## Task details
Your answer should consist of each line from the data below that contains "الله".

## Available records
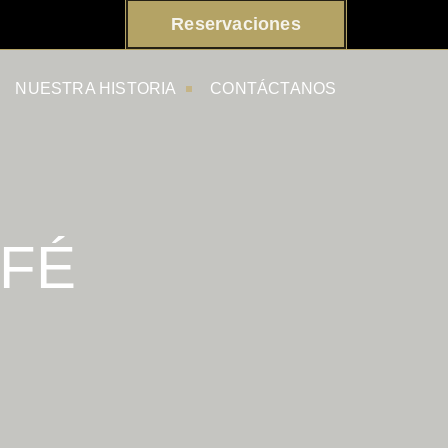
Reservaciones
NUESTRA HISTORIA
CONTÁCTANOS
AFÉ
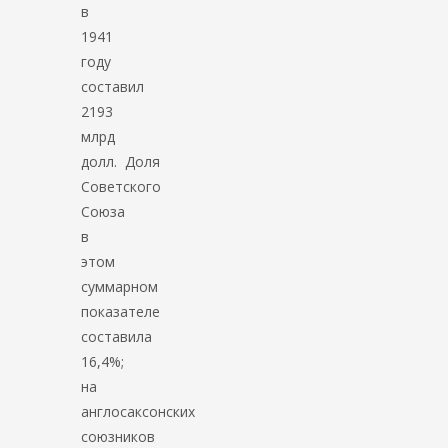
в
1941
году
составил
2193
млрд
долл. Доля
Советского
Союза
в
этом
суммарном
показателе
составила
16,4%;
на
англосаксонских
союзников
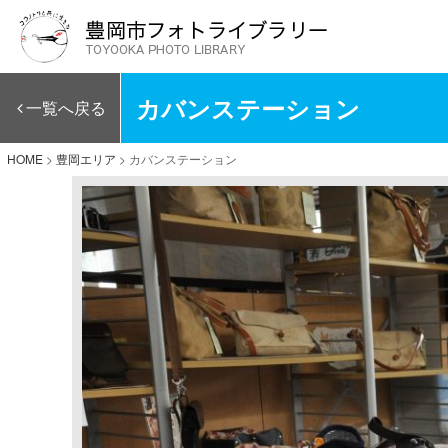
カバンステーション
一覧へ戻る
HOME
>
豊岡エリア
>
カバンステーション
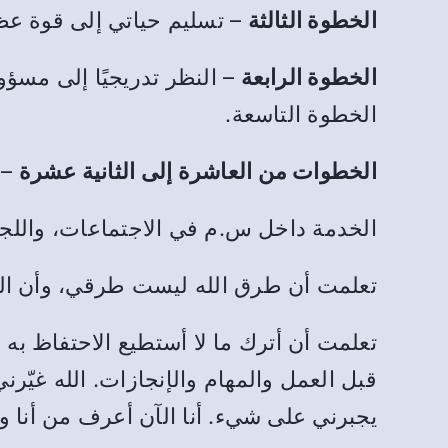
الخطوة الثالثة
– تسليم حياتي إلى قوة عظم
الخطوة الرابعة
– النظر تدريجيًا إلى مسؤو
الخطوة التاسعة.
الخطوات من العاشرة إلى الثانية عشرة
– 
الخدمة داخل س.م في الاجتماعات، واللجان
تعلمت أن طرق الله ليست طرقي، وأن الأو
تعلمت أن أترك ما لا أستطيع الاحتفاظ به 
قبل العمل والمهام والإنجازات. الله غيّ
يجبرني على شيء. أنا الآن أعرف من أنا وإ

## Problem solution
تعلمت أن طرق الله ليست طرقي، وأن الأو
قبل العمل والمهام والإنجازات. الله غيّ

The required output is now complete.